Dom Pérignon a organisé aux Crayères à Reims un dîner complètement fou, où le marketing côtoie la grande sincérité. Sur le carton d’invitation, noir calligraphié d’argent comme les étiquettes des Dom Pérignon Œnothèque, un libellé sibyllin « avant-première de l’expérience IV.VIII.XVI » et une annonce intrigante : « accueil 21h15, dîner 22h00 précises ». Dom Pérignon serait passé à l’heure espagnole ?
Lorsque j’avais demandé à Richard Geoffroy, chef de cave de Dom Pérignon, de quoi il retourne, j’ai compris que c’était secret. Lorsque j’ai croisé Philippe Jamesse le brillantissime sommelier des Crayères, je lui ai demandé de voir la salle du dîner. A ses sauts en l’air j’ai compris que c’était « Secret Défense ».
Nous sommes plusieurs logés sur place et ma chambre « Impératrice Eugénie » m’a rappelé l’hôtel du Palais à Biarritz où j’ai passé en famille tant d’étés. La chambre est superbe avec sa belle terrasse donnant sur le parc et le service est irréprochable.

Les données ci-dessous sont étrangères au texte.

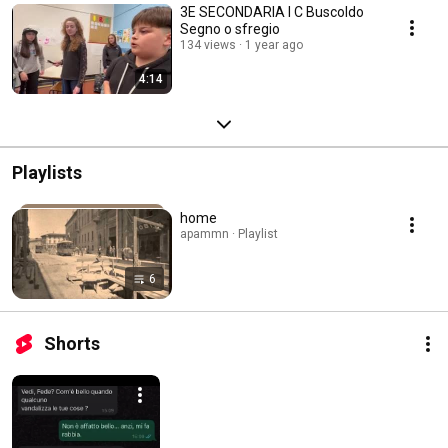
3E SECONDARIA I C Buscoldo
Segno o sfregio
134 views
1 year ago
4:14
Playlists
home
apammn · Playlist
6
Shorts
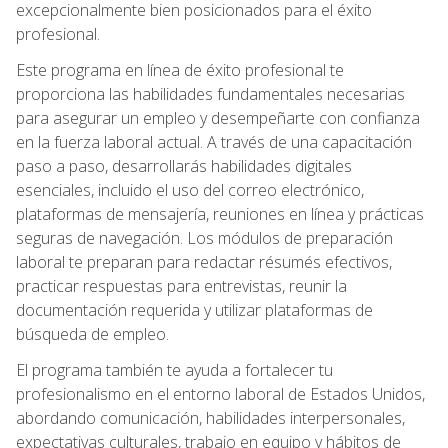
excepcionalmente bien posicionados para el éxito
profesional.
Este programa en línea de éxito profesional te
proporciona las habilidades fundamentales necesarias
para asegurar un empleo y desempeñarte con confianza
en la fuerza laboral actual. A través de una capacitación
paso a paso, desarrollarás habilidades digitales
esenciales, incluido el uso del correo electrónico,
plataformas de mensajería, reuniones en línea y prácticas
seguras de navegación. Los módulos de preparación
laboral te preparan para redactar résumés efectivos,
practicar respuestas para entrevistas, reunir la
documentación requerida y utilizar plataformas de
búsqueda de empleo.
El programa también te ayuda a fortalecer tu
profesionalismo en el entorno laboral de Estados Unidos,
abordando comunicación, habilidades interpersonales,
expectativas culturales, trabajo en equipo y hábitos de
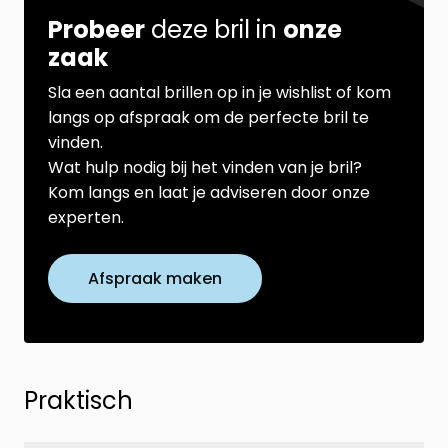
Probeer
deze bril in
onze
zaak
Sla een aantal brillen op in je wishlist of kom
langs op afspraak om de perfecte bril te
vinden.
Wat hulp nodig bij het vinden van je bril?
Kom langs en laat je adviseren door onze
experten.
Afspraak maken
Praktisch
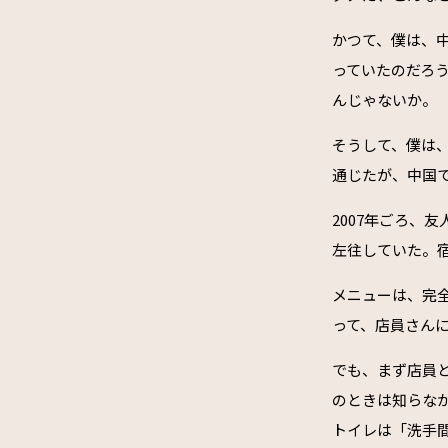
かつて、僕は、
っていたのだろ
んじゃないか。
そうして、僕は
通じたが、中国
2007年ごろ、
左往していた。
メニューは、完
って、店員さん
でも、まず店員と
のときは知らな
トイレは「洗手間」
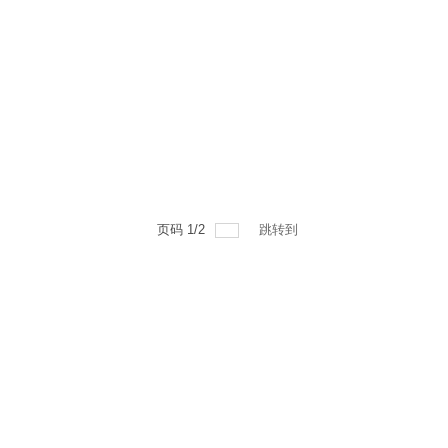
页码
1
/
2
跳转到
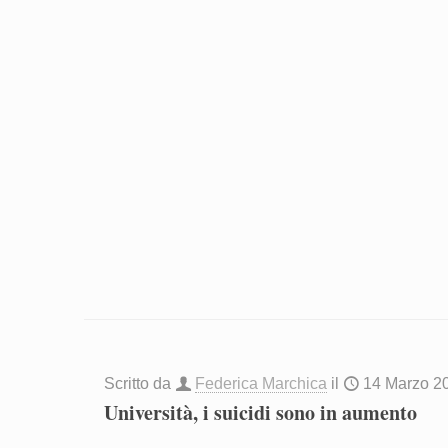
Scritto da
Federica Marchica
il
14 Marzo 2
Università, i suicidi sono in aumento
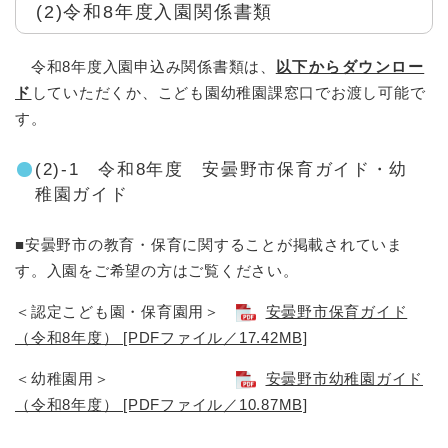
(2)令和8年度入園関係書類
​​ 令和8年度入園申込み関係書類は、
以下からダウンロー
ド
していただくか、こども園幼稚園課窓口でお渡し可能で
す。
(2)-1 令和8年度 安曇野市保育ガイド・幼
稚園ガイド
■安曇野市の教育・保育に関することが掲載されていま
す。入園をご希望の方はご覧ください。
＜認定こども園・保育園用＞
安曇野市保育ガイド
（令和8年度） [PDFファイル／17.42MB]
＜幼稚園用＞
安曇野市幼稚園ガイド
（令和8年度） [PDFファイル／10.87MB]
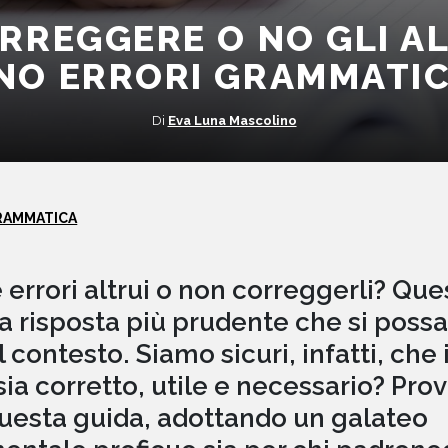
RREGGERE O NO GLI A
NO ERRORI GRAMMATIC
Di
Eva Luna Mascolino
RAMMATICA
errori altrui o non correggerli? Ques
 risposta più prudente che si possa
contesto. Siamo sicuri, infatti, che 
sia corretto, utile e necessario? Pro
questa guida, adottando un galateo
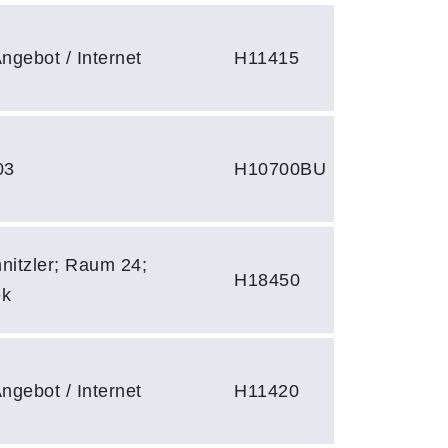
ngebot / Internet
H11415
03
H10700BU
hnitzler; Raum 24;
H18450
ek
ngebot / Internet
H11420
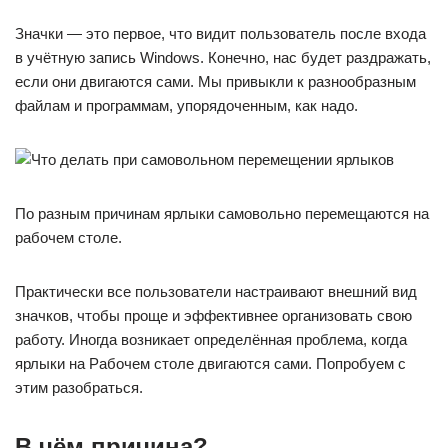
Значки — это первое, что видит пользователь после входа
в учётную запись Windows. Конечно, нас будет раздражать,
если они двигаются сами. Мы привыкли к разнообразным
файлам и программам, упорядоченным, как надо.
По разным причинам ярлыки самовольно перемещаются на
рабочем столе.
Практически все пользователи настраивают внешний вид
значков, чтобы проще и эффективнее организовать свою
работу. Иногда возникает определённая проблема, когда
ярлыки на Рабочем столе двигаются сами. Попробуем с
этим разобраться.
В чём причина?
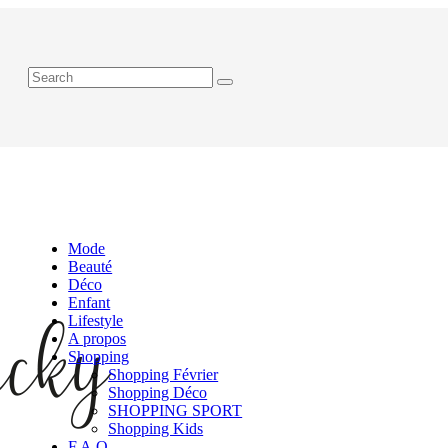
Mode
Beauté
Déco
Enfant
Lifestyle
A propos
Shopping
Shopping Février
Shopping Déco
SHOPPING SPORT
Shopping Kids
F.A.Q.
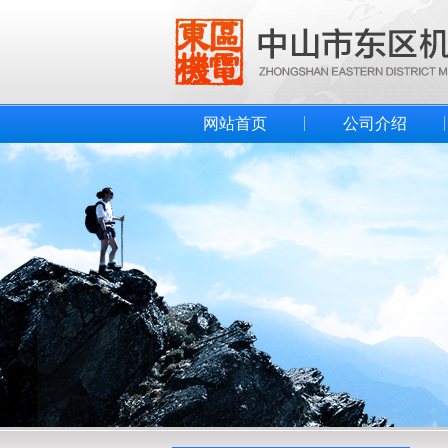
网站首页
公司介绍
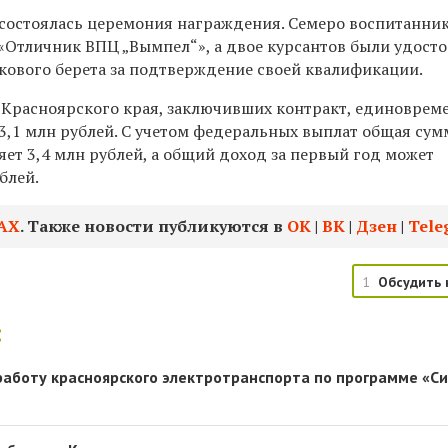
 состоялась церемония награждения. Семеро воспитанни
 «Отличник ВПЦ „Вымпел“», а двое курсантов были удост
кового берета за подтверждение своей квалификации.
 Красноярского края, заключивших контракт, единоврем
3,1 млн рублей. С учетом федеральных выплат общая сум
яет 3,4 млн рублей, а общий доход за первый год может
блей.
АХ
. Также новости публикуются в
ОК
|
ВК
|
Дзен
|
Tele
1
Обсудить 
:
работу красноярского электротранспорта по программе «С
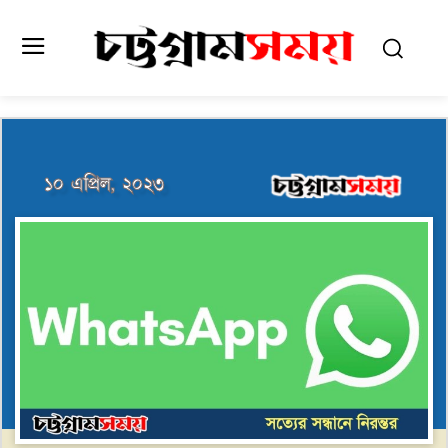
১০ এপ্রিল, ২০২৩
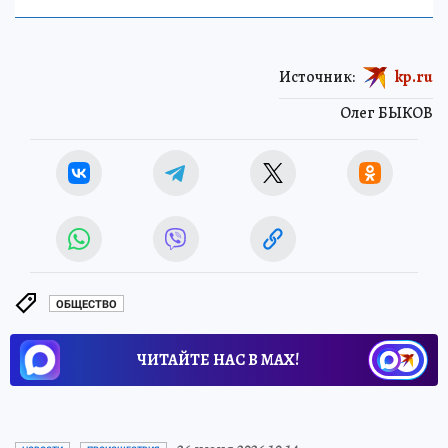
Источник:
kp.ru
Олег БЫКОВ
ОБЩЕСТВО
ЧИТАЙТЕ НАС В МАХ!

Un peu avant l’heure prévue, tout le monde se retrouve au bar et, chose étrange, seule l’eau minérale est admise. Il y a la fine fleur de ceux qui écrivent sur le vin, plus quelques amis de Richard Geoffroy. Hervé Fort, directeur général du domaine les Crayères nous fait un speech de bienvenue très long, et qui sent la communication à plein nez. Mais c’est son rôle. A ses côtés Richard Geoffroy et Philippe Jamesse sont comme deux gamins enthousiastes à qui on donne enfin l’occasion de réaliser leur projet. Ils sont amusants, car d’un côté, ils veulent garder le mystère, mais de l’autre, ils ont tellement envie de tout dire.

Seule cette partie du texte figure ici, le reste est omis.